Конечно, можно сказать и проще. Каждый боец был влюблен в нее. Перед холодным и жестоким призраком смерти, которая, может случиться, вот-вот настигнет его, человек ищет человеческого тепла. И это единственная защита от вражеских осколков и пуль - другой было не придумать.
...Больше мне не довелось разговаривать с Олесей. Той же ночью разведчики ушли в набег, а утром я увидел слезы на глазах у бойцов: Олеся не вернулась.

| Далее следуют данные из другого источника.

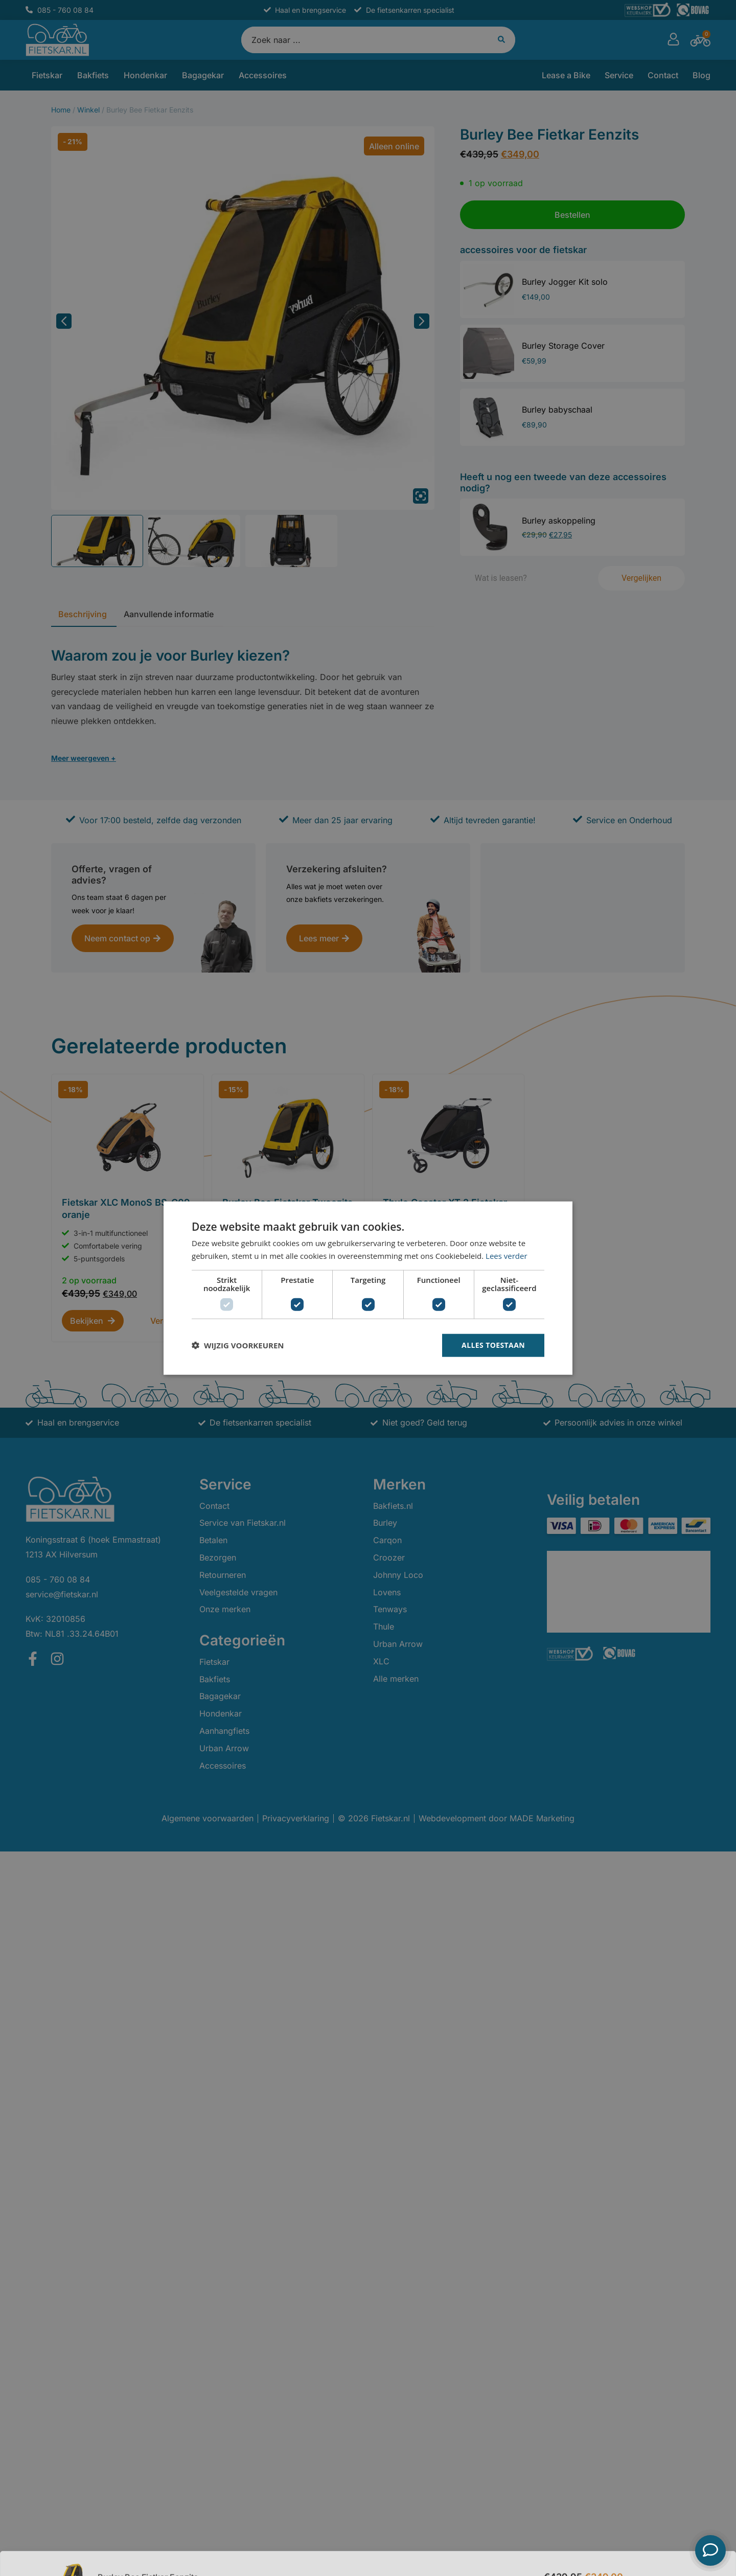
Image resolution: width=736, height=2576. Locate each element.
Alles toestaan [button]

На линии фронта разведчики наткнулись на пулеметное гнездо,
расположенное на вершине крутой скалы. Пулемет бил в ночь откуда-то сверху, и подобраться к нему сбоку было никак нельзя. Разведчики полезли на скалу, приказав Олесе дожидаться их внизу.
Видимо, амнриканский пулеметчик распознал в темноте людей, карабкающихся по скале: пули застучали по камням. Разведчики прижались к скале, но пули щелкали все ближе - американец водил пулеметом по склону. Вдруг справа внизу ярко вспыхнул огонь. Ракета прорезала тьму, направляясь на вершину скалы, за ней
вторая, третья. Разведчики оторопели от неожиданности: ракетница была у Олеси. Очевидно, девушка решила помочь друзьям испытанным способом - пуская американцу в глаза ракету за
ракетой, чтобы ослепить его. Но это годилось только тогда, когда пулемет был близко и когда другие могли успеть подскочить к нему с гранатами. Сейчас все было по другому. Олеся была обречена.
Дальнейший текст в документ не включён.